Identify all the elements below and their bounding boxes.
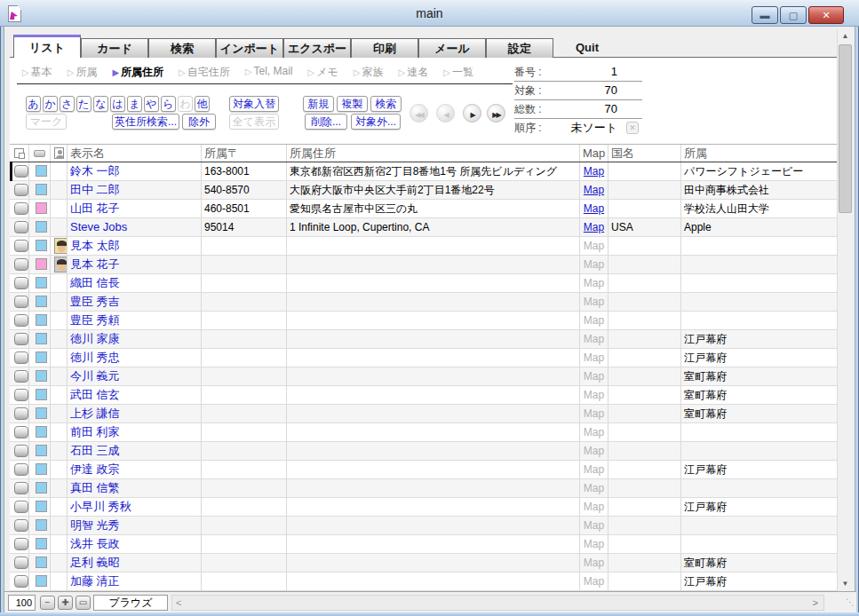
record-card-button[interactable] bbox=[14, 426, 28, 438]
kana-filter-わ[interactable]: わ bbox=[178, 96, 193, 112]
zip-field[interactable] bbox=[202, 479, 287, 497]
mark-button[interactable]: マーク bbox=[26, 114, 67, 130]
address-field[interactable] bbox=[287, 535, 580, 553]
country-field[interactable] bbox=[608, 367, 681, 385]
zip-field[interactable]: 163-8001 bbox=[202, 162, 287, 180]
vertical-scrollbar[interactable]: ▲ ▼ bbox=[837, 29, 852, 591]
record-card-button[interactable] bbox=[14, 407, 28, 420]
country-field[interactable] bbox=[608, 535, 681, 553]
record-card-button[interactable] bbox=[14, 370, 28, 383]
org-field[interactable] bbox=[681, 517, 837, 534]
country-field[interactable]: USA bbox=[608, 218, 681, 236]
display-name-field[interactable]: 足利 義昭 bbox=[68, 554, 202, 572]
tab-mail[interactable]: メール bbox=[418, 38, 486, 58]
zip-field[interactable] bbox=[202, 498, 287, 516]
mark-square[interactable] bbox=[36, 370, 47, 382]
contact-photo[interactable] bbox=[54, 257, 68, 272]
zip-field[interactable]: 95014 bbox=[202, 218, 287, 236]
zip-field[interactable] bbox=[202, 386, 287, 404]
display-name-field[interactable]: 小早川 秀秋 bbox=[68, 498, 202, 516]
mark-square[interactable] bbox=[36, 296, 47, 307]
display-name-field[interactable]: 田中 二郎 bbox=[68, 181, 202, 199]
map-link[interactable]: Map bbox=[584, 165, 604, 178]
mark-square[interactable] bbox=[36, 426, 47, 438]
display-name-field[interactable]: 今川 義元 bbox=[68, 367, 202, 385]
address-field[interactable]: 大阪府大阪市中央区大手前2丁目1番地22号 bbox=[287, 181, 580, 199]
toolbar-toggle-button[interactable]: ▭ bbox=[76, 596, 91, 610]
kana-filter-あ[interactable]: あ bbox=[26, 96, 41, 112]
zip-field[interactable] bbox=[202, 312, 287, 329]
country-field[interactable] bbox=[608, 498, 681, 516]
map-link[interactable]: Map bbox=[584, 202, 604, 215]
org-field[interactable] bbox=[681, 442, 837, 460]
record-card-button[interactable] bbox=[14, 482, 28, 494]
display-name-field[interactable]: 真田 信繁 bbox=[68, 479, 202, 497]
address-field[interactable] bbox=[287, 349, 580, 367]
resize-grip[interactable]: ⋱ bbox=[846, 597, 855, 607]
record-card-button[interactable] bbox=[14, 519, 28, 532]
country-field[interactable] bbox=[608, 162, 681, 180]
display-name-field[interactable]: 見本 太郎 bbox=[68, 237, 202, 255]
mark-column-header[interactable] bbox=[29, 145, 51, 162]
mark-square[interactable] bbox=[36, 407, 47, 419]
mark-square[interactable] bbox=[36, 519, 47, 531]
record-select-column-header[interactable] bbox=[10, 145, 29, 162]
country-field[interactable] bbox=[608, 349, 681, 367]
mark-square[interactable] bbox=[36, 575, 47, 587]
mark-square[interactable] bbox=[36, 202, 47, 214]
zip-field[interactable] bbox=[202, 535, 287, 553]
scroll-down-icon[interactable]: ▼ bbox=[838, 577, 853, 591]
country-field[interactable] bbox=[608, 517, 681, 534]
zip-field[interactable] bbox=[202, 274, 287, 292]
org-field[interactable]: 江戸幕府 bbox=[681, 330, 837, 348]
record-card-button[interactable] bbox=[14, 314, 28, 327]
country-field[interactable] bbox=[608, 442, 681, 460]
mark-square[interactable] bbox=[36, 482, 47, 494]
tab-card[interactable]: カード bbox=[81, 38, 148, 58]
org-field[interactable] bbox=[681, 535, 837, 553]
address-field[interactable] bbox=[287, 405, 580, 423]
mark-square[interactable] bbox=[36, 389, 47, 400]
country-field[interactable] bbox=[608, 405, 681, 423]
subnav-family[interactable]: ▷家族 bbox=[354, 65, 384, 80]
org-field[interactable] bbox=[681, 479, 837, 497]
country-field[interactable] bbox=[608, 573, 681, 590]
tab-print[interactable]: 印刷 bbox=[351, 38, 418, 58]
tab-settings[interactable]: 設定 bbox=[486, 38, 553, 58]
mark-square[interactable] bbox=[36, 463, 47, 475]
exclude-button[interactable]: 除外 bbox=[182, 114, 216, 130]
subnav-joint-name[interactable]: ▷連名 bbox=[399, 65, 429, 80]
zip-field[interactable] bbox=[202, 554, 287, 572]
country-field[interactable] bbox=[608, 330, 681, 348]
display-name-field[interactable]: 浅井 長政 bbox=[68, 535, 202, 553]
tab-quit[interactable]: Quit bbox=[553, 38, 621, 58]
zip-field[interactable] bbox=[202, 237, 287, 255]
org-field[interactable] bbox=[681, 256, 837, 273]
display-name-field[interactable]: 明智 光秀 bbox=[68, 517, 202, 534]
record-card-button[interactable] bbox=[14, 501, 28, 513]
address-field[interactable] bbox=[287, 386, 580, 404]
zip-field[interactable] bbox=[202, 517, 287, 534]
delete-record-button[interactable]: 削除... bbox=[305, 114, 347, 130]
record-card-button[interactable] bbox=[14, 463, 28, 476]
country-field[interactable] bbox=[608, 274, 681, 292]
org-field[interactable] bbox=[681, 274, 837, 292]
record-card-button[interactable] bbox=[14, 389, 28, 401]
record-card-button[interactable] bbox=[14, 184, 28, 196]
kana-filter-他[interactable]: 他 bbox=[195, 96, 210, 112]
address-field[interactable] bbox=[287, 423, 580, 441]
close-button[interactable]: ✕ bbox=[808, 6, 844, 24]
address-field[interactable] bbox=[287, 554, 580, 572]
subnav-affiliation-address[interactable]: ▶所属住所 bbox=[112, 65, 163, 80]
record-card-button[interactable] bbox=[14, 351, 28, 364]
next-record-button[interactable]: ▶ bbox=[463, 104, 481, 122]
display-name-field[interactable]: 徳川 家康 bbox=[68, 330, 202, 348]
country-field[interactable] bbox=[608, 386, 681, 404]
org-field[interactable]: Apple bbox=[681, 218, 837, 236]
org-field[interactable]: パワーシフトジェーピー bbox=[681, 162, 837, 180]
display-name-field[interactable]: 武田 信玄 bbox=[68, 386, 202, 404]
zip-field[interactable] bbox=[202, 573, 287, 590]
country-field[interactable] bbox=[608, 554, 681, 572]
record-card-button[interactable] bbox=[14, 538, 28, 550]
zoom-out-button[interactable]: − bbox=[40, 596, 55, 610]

........

* **Your assignment**
Pictures stay out; the records above are otherwise reproduced exactly.

* **Result below**
Identify all the elements below and their bounding boxes.
record-card-button[interactable] bbox=[14, 426, 28, 438]
kana-filter-わ[interactable]: わ bbox=[178, 96, 193, 112]
zip-field[interactable] bbox=[202, 479, 287, 497]
mark-button[interactable]: マーク bbox=[26, 114, 67, 130]
address-field[interactable] bbox=[287, 535, 580, 553]
country-field[interactable] bbox=[608, 367, 681, 385]
zip-field[interactable]: 163-8001 bbox=[202, 162, 287, 180]
vertical-scrollbar[interactable]: ▲ ▼ bbox=[837, 29, 852, 591]
record-card-button[interactable] bbox=[14, 407, 28, 420]
country-field[interactable] bbox=[608, 535, 681, 553]
record-card-button[interactable] bbox=[14, 370, 28, 383]
org-field[interactable] bbox=[681, 517, 837, 534]
country-field[interactable]: USA bbox=[608, 218, 681, 236]
display-name-field[interactable]: 足利 義昭 bbox=[68, 554, 202, 572]
tab-mail[interactable]: メール bbox=[418, 38, 486, 58]
zip-field[interactable] bbox=[202, 498, 287, 516]
mark-square[interactable] bbox=[36, 370, 47, 382]
contact-photo[interactable] bbox=[54, 257, 68, 272]
zip-field[interactable]: 95014 bbox=[202, 218, 287, 236]
zip-field[interactable] bbox=[202, 386, 287, 404]
display-name-field[interactable]: 小早川 秀秋 bbox=[68, 498, 202, 516]
mark-square[interactable] bbox=[36, 296, 47, 307]
display-name-field[interactable]: 田中 二郎 bbox=[68, 181, 202, 199]
map-link[interactable]: Map bbox=[584, 165, 604, 178]
mark-square[interactable] bbox=[36, 426, 47, 438]
display-name-field[interactable]: 今川 義元 bbox=[68, 367, 202, 385]
address-field[interactable]: 大阪府大阪市中央区大手前2丁目1番地22号 bbox=[287, 181, 580, 199]
toolbar-toggle-button[interactable]: ▭ bbox=[76, 596, 91, 610]
kana-filter-あ[interactable]: あ bbox=[26, 96, 41, 112]
zip-field[interactable] bbox=[202, 312, 287, 329]
country-field[interactable] bbox=[608, 498, 681, 516]
map-link[interactable]: Map bbox=[584, 202, 604, 215]
org-field[interactable] bbox=[681, 442, 837, 460]
record-card-button[interactable] bbox=[14, 482, 28, 494]
display-name-field[interactable]: 真田 信繁 bbox=[68, 479, 202, 497]
address-field[interactable] bbox=[287, 349, 580, 367]
resize-grip[interactable]: ⋱ bbox=[846, 597, 855, 607]
record-card-button[interactable] bbox=[14, 519, 28, 532]
country-field[interactable] bbox=[608, 162, 681, 180]
display-name-field[interactable]: 見本 太郎 bbox=[68, 237, 202, 255]
mark-column-header[interactable] bbox=[29, 145, 51, 162]
mark-square[interactable] bbox=[36, 407, 47, 419]
mark-square[interactable] bbox=[36, 519, 47, 531]
record-select-column-header[interactable] bbox=[10, 145, 29, 162]
country-field[interactable] bbox=[608, 349, 681, 367]
mark-square[interactable] bbox=[36, 575, 47, 587]
mark-square[interactable] bbox=[36, 202, 47, 214]
zip-field[interactable] bbox=[202, 535, 287, 553]
scroll-down-icon[interactable]: ▼ bbox=[838, 577, 853, 591]
country-field[interactable] bbox=[608, 517, 681, 534]
zip-field[interactable] bbox=[202, 274, 287, 292]
org-field[interactable]: 江戸幕府 bbox=[681, 330, 837, 348]
record-card-button[interactable] bbox=[14, 314, 28, 327]
country-field[interactable] bbox=[608, 442, 681, 460]
mark-square[interactable] bbox=[36, 482, 47, 494]
tab-card[interactable]: カード bbox=[81, 38, 148, 58]
org-field[interactable] bbox=[681, 535, 837, 553]
address-field[interactable] bbox=[287, 405, 580, 423]
mark-square[interactable] bbox=[36, 389, 47, 400]
country-field[interactable] bbox=[608, 405, 681, 423]
subnav-family[interactable]: ▷家族 bbox=[354, 65, 384, 80]
org-field[interactable] bbox=[681, 479, 837, 497]
country-field[interactable] bbox=[608, 573, 681, 590]
tab-print[interactable]: 印刷 bbox=[351, 38, 418, 58]
tab-settings[interactable]: 設定 bbox=[486, 38, 553, 58]
mark-square[interactable] bbox=[36, 463, 47, 475]
exclude-button[interactable]: 除外 bbox=[182, 114, 216, 130]
subnav-joint-name[interactable]: ▷連名 bbox=[399, 65, 429, 80]
zip-field[interactable] bbox=[202, 554, 287, 572]
country-field[interactable] bbox=[608, 330, 681, 348]
display-name-field[interactable]: 浅井 長政 bbox=[68, 535, 202, 553]
tab-quit[interactable]: Quit bbox=[553, 38, 621, 58]
zip-field[interactable] bbox=[202, 237, 287, 255]
org-field[interactable] bbox=[681, 256, 837, 273]
display-name-field[interactable]: 明智 光秀 bbox=[68, 517, 202, 534]
record-card-button[interactable] bbox=[14, 501, 28, 513]
address-field[interactable] bbox=[287, 386, 580, 404]
zip-field[interactable] bbox=[202, 517, 287, 534]
delete-record-button[interactable]: 削除... bbox=[305, 114, 347, 130]
record-card-button[interactable] bbox=[14, 463, 28, 476]
country-field[interactable] bbox=[608, 274, 681, 292]
org-field[interactable] bbox=[681, 274, 837, 292]
record-card-button[interactable] bbox=[14, 389, 28, 401]
record-card-button[interactable] bbox=[14, 184, 28, 196]
kana-filter-他[interactable]: 他 bbox=[195, 96, 210, 112]
address-field[interactable] bbox=[287, 423, 580, 441]
close-button[interactable]: ✕ bbox=[808, 6, 844, 24]
address-field[interactable] bbox=[287, 554, 580, 572]
subnav-affiliation-address[interactable]: ▶所属住所 bbox=[112, 65, 163, 80]
record-card-button[interactable] bbox=[14, 351, 28, 364]
next-record-button[interactable]: ▶ bbox=[463, 104, 481, 122]
display-name-field[interactable]: 徳川 家康 bbox=[68, 330, 202, 348]
country-field[interactable] bbox=[608, 386, 681, 404]
org-field[interactable]: Apple bbox=[681, 218, 837, 236]
org-field[interactable]: パワーシフトジェーピー bbox=[681, 162, 837, 180]
display-name-field[interactable]: 武田 信玄 bbox=[68, 386, 202, 404]
zip-field[interactable] bbox=[202, 573, 287, 590]
country-field[interactable] bbox=[608, 554, 681, 572]
record-card-button[interactable] bbox=[14, 538, 28, 550]
zoom-out-button[interactable]: − bbox=[40, 596, 55, 610]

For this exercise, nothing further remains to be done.